A legal entity is necessary to bundle liabilities, and to increase professionality towards our partners.
DC15 is not an individuals' effort, but that of a group, an entity. Therefore, most of the so-called Personengesellschaften (KG, Gbr, …) are not an option.
Furthermore, I think we should strive to make it a non-profit entity, because of the following two benefits:
- we can collect tax-deductible donations, which hopefully means more money to us;
- we don't have to pay taxes on sales or profit, mainly because all our profit would have to be used towards a charitable cause, e.g. Free software in Germany.
Even though we have enough time for this, we must also consider the possibility that the tax office does not grant us the required charitable status, in which case we'll be in the same position as debconf13.ch and we should pay extra care into making sure the budget includes tax payments and we don't finish with a huge surplus.
Basically, the choice for legal entity is between that of a corporation and that of an association.
Germany allows for charitable corporations, such as the gAG, gGmbH/gUG, as well as plenty other forms (the lowercase 'g' stands for "gemeinnützig", i.e. charitable). However, realistically speaking, anything other than a GmbH/UG (i.e. "Ltd.", "LLC"…) will be *way* over the top and too complex to set up.
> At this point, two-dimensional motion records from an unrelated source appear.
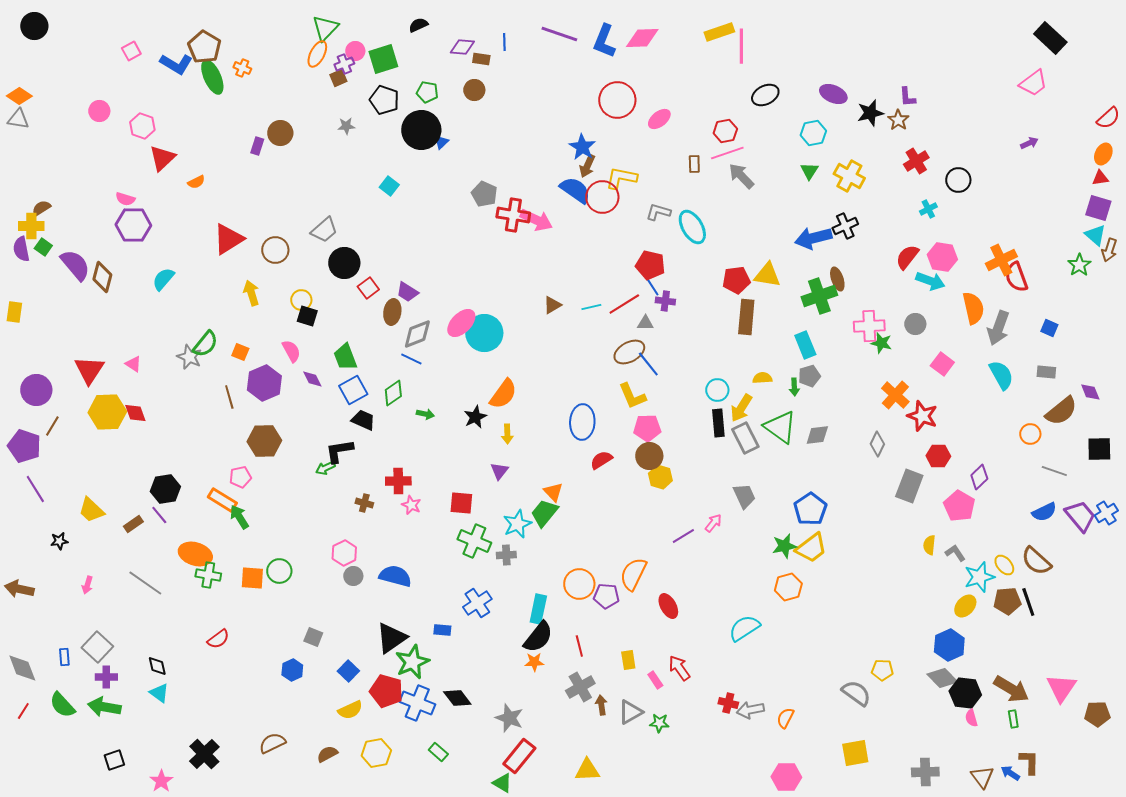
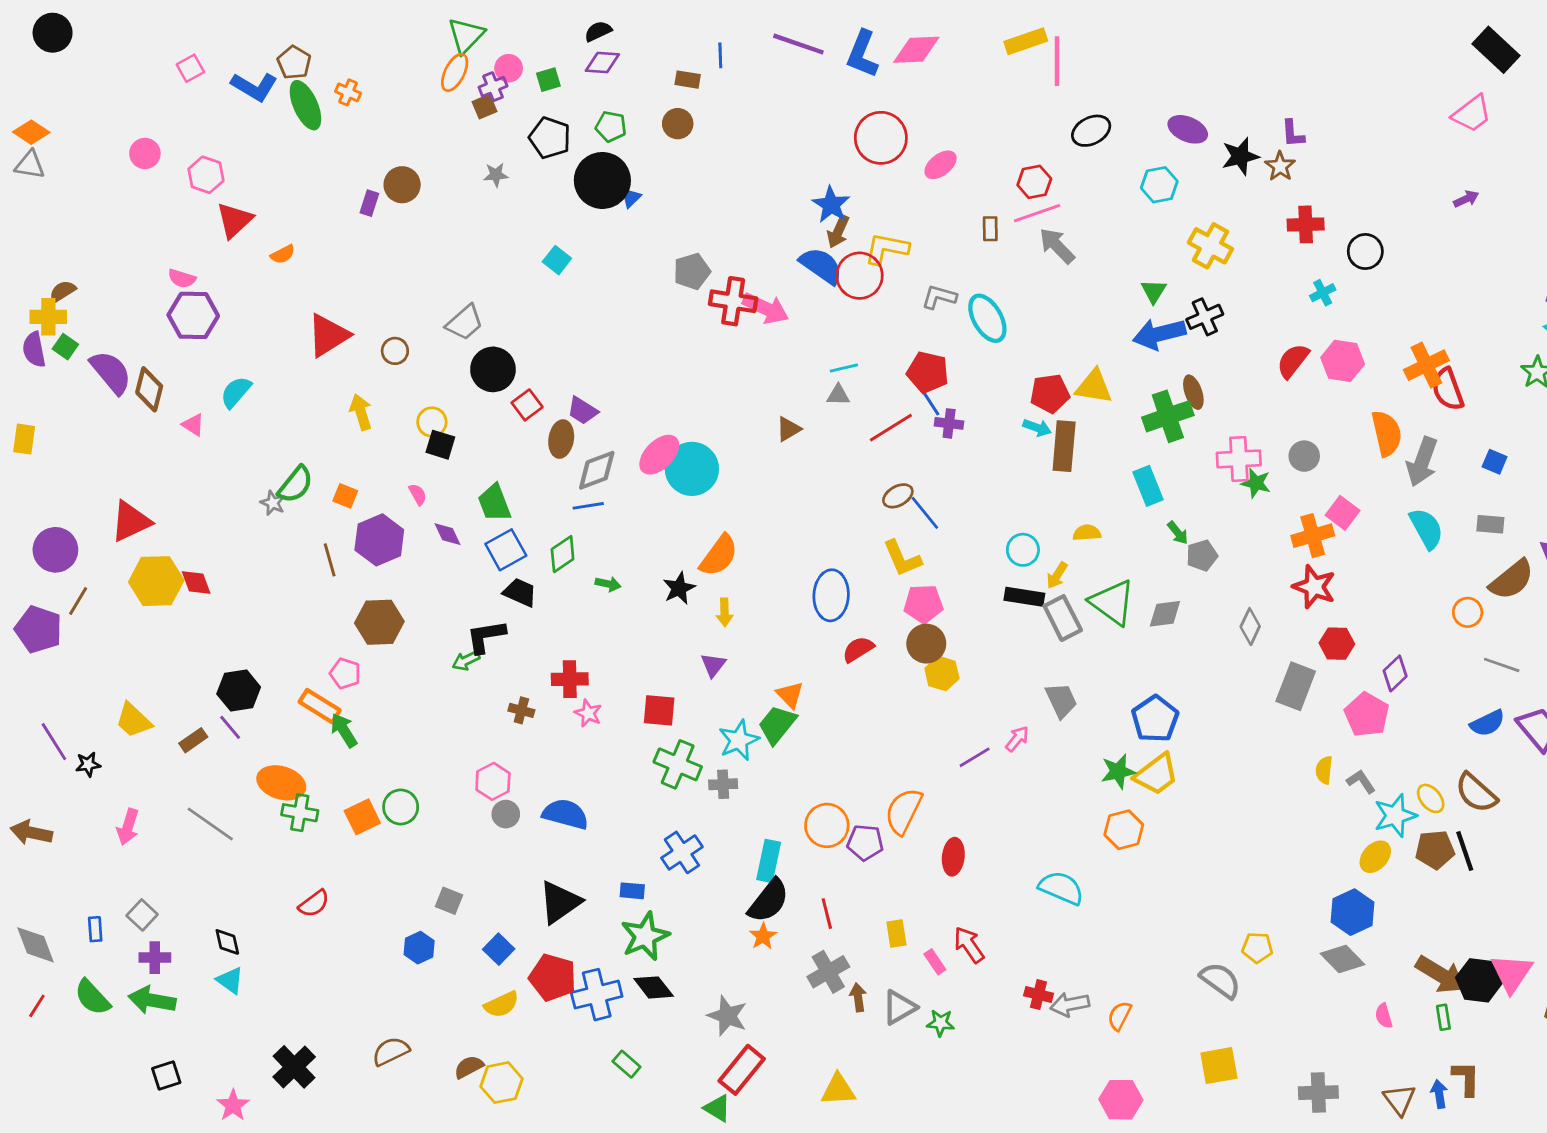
brown pentagon: (204, 47) -> (294, 63), size x0.7
purple diamond: (462, 47) -> (602, 63), moved
green square: (383, 59) -> (548, 80), size x0.6
red cross: (916, 161) -> (1306, 224), turned 30
green triangle: (809, 171) -> (1154, 291), moved
gray pentagon: (484, 194) -> (692, 271), turned 30
brown circle: (275, 250) -> (395, 351), size x0.7
cyan arrow: (930, 281) -> (1037, 428), moved, size x0.7
cyan line: (591, 307) -> (844, 368), moved
gray triangle: (645, 323) -> (838, 395), moved
pink semicircle: (291, 351) -> (418, 494), size x0.7
brown ellipse: (629, 352) -> (898, 496), size x0.7
gray star: (189, 357) -> (273, 503), size x0.7
blue line: (411, 359) -> (588, 506), turned -35
pink triangle: (133, 364) -> (193, 425), moved
red triangle: (89, 370) -> (131, 521), turned 32
gray pentagon: (809, 376) -> (1202, 556), moved
green arrow: (794, 387) -> (1178, 533), moved, turned -36
orange cross: (895, 395) -> (1313, 536), moved, turned 32
yellow arrow: (741, 408) -> (1057, 575), size x0.7
black rectangle: (718, 423) -> (1024, 597), turned -76
pink pentagon: (240, 477) -> (345, 673), turned 30
purple line: (35, 489) -> (54, 742), moved
orange square: (252, 578) -> (362, 817), turned -30
pink arrow: (87, 585) -> (128, 827), size x1.4
red ellipse: (668, 606) -> (953, 857), turned 35
cyan semicircle: (744, 628) -> (1061, 888), turned 56
gray square: (97, 647) -> (142, 915), size x0.7
green star: (412, 662) -> (645, 936), moved
orange star: (534, 662) -> (763, 936), turned -30
black hexagon: (965, 693) -> (1479, 980), moved
blue cross: (417, 703) -> (597, 995), turned -36
yellow hexagon: (376, 753) -> (502, 1083), moved
blue arrow: (1010, 773) -> (1439, 1094), turned 48

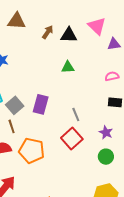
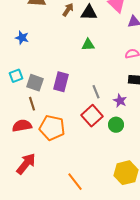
gray square: (15, 105) -> (35, 83), turned -30
purple star: (106, 132) -> (120, 101), moved
green circle: (106, 157) -> (116, 125), moved

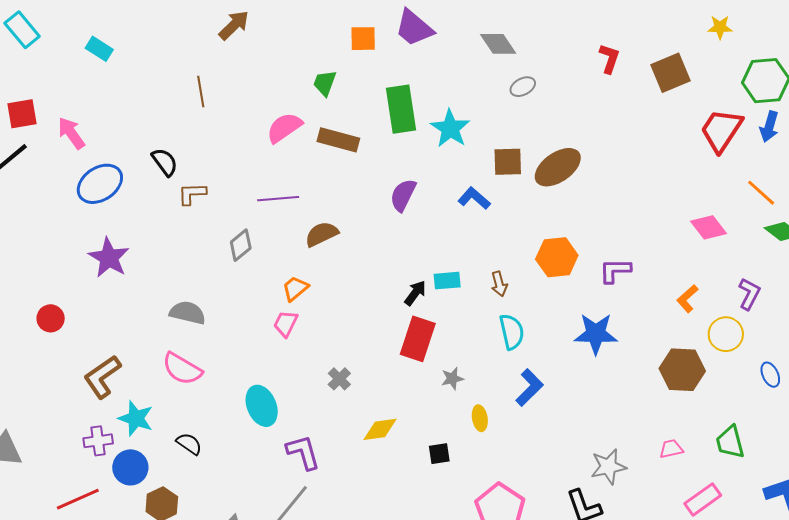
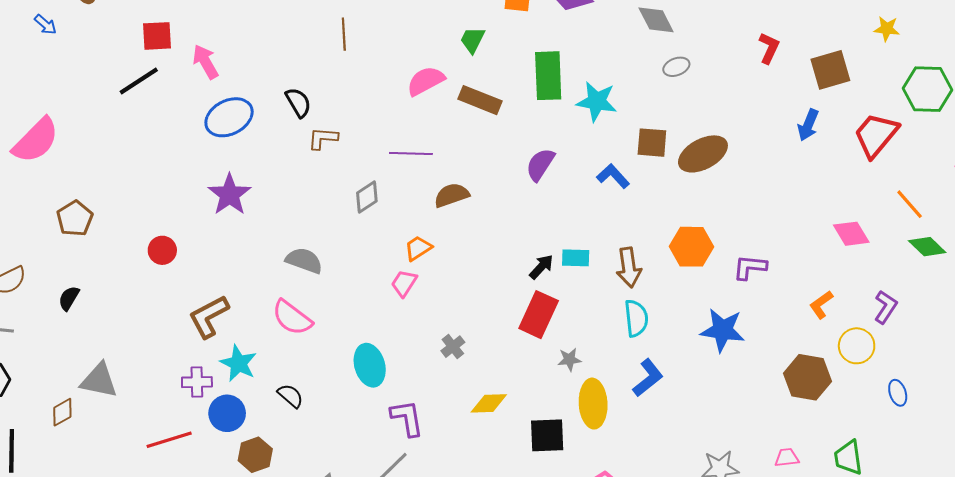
blue arrow: (769, 127) -> (808, 125), moved
cyan star: (450, 129) -> (597, 101), turned -30
brown arrow: (499, 284) -> (629, 267), size x1.5
yellow ellipse: (480, 418) -> (593, 404), size x1.8
black square: (439, 454) -> (547, 435), size x1.6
For those who don't know: a UG is identical to a GmbH except it needs less funds to launch and there are slightly different rules governing these funds and they way they are payable.
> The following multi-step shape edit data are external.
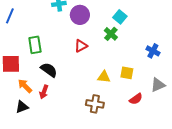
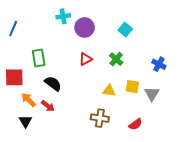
green cross: (111, 34) -> (116, 59), moved
gray triangle: (158, 85) -> (152, 94), moved, turned -35
red arrow: (44, 92) -> (48, 106), turned -72
red semicircle: (136, 99) -> (135, 124), moved
black triangle: (22, 107) -> (25, 121), turned -40

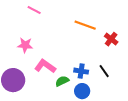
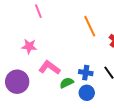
pink line: (34, 10) -> (38, 11), turned 40
orange line: (85, 25) -> (90, 26), turned 45

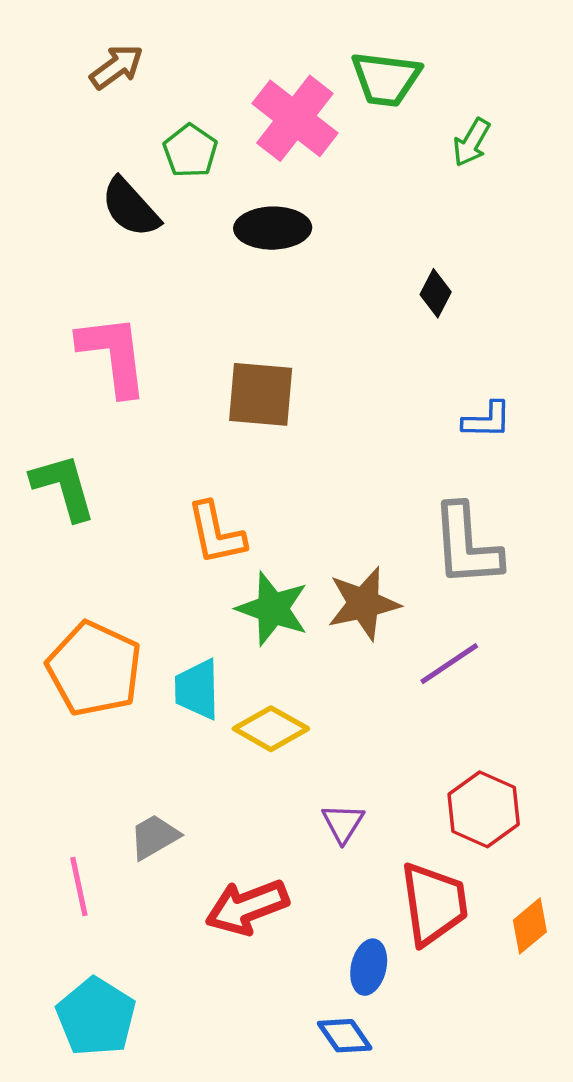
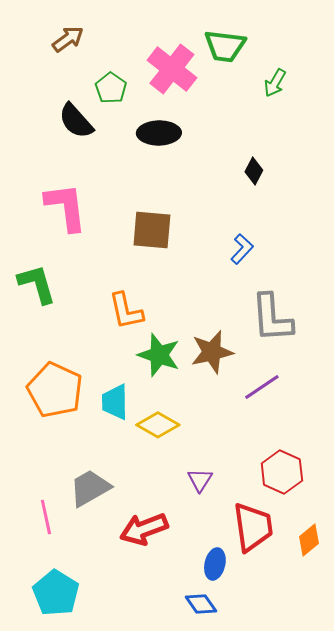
blue L-shape: (487, 420) -> (242, 249), moved, turned -48
gray trapezoid: (154, 837) -> (90, 488), size x1.4

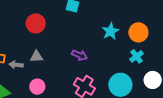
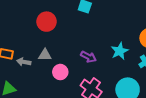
cyan star: (110, 31) -> (120, 51), moved
pink circle: (37, 87) -> (60, 72), moved

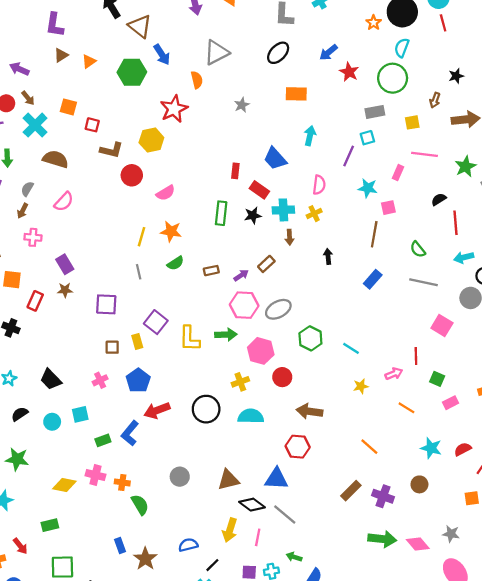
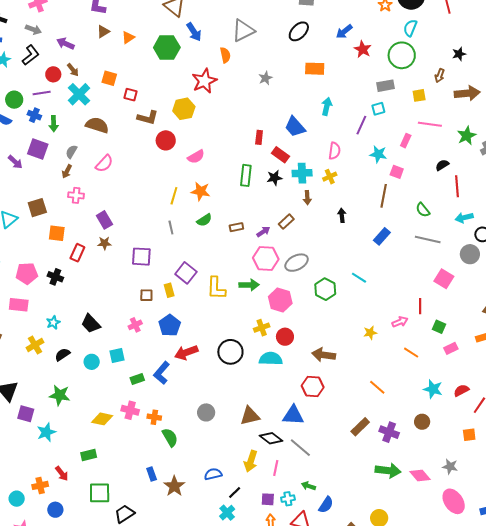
pink square: (388, 208) -> (397, 172), turned 32
cyan line: (351, 348) -> (359, 278), moved
red circle: (282, 377) -> (285, 337), moved

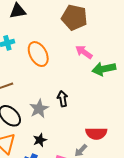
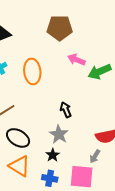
orange ellipse: (38, 54) -> (32, 71), turned 35
gray star: (39, 109) -> (59, 134), moved

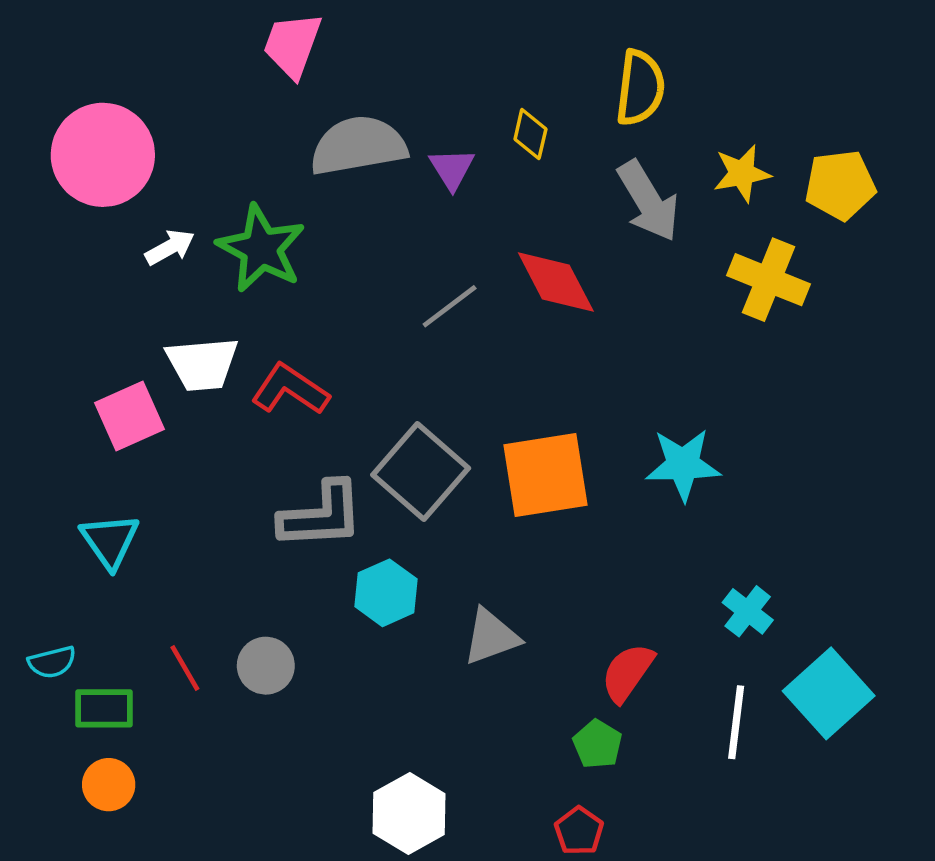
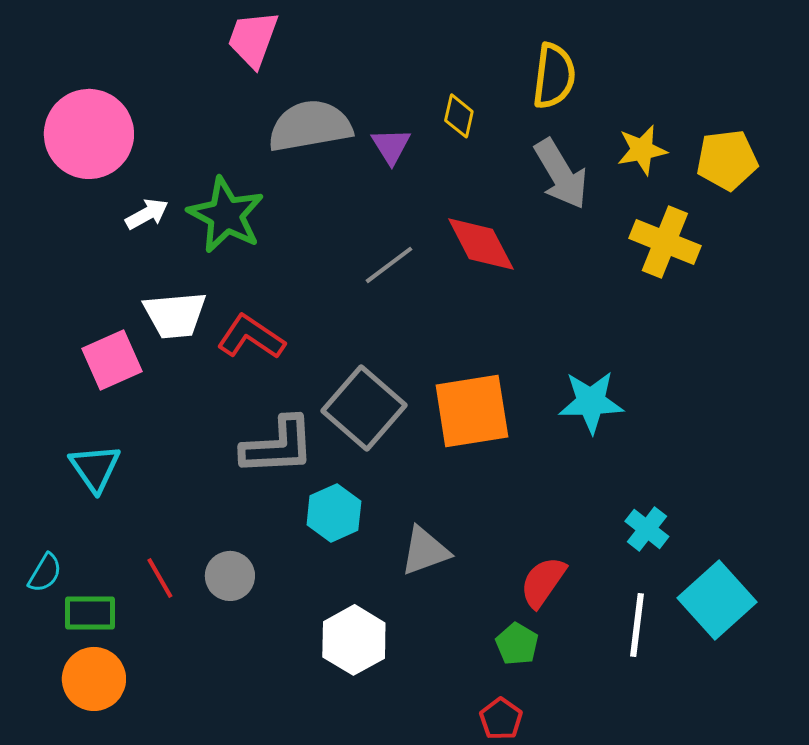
cyan semicircle: (52, 662) -> (45, 573), turned -45
orange circle: (109, 785) -> (94, 679), size x1.4
white hexagon: (409, 814) -> (354, 640), moved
On the other hand, there's the non-profit association, called "Verein", mostly abbreviated "e.V." ('e' is "eingetragen", i.e. registered).
Let's compare the two candidates, but only looking at their differences. They are both legal entities ("juristische Person") and the charitability is given for both. Even the process for obtaining charitable clearance from the tax office is the same.
|Structure||Shareholders appoint management, regular contracts. Certain key competencies remain with the shareholders.||Members' assembly vote board for fixed period. Certain key competencies remain with the members' assembly.|
|Representation||Represented by the management||Represented by the board|
|Formalities||Shareholder meeting required once a year (can be done via e-mail)||General members' meeting obligatory according to bylaws|
|Accounting, annual report||
|Tax declaration||Required||Likely, but there is a chance of not having to do that|
|Foundation||At least one shareholder, one manager||7 people|
|Costs||Can reach 1.000 €||100 € maybe?|
|Change of shareholders||Notary required||N/A (members can be trivially changed, but minimum 3 have to remain)|
|Liability||Capped by registered capital||Capped by available funds|
|Personal liability||Management, deliberation and carelessness||Board members, deliberation and gross negligence only|
|Insurance||D&O insurance, can be expensive||ca. 300–500 €/year for liability incl. D&O|
Initially, I suggested going with a gGmbH, for two reasons:
- I created two gGmbHs in March and will do another one in April, and I could have just kept going… I also have experience with associations
, but never created one(though I am working on a second one at the moment).
- It would be a charming way to bind a Debian contribution to DC15, because those 25k need to come from somwhere.
However, after talking to a few people, I now agree (with most people) that the association makes more sense. Here's why:
In both cases, we need to ensure that we do not assume commercial business activities ("wirtschaftlicher Geschäftsbetrieb"; at least not exceeding gross surplus of 30.678 €), else we end up having to pay corporate and business taxes ("Körperschaft-", "Gewerbesteuer").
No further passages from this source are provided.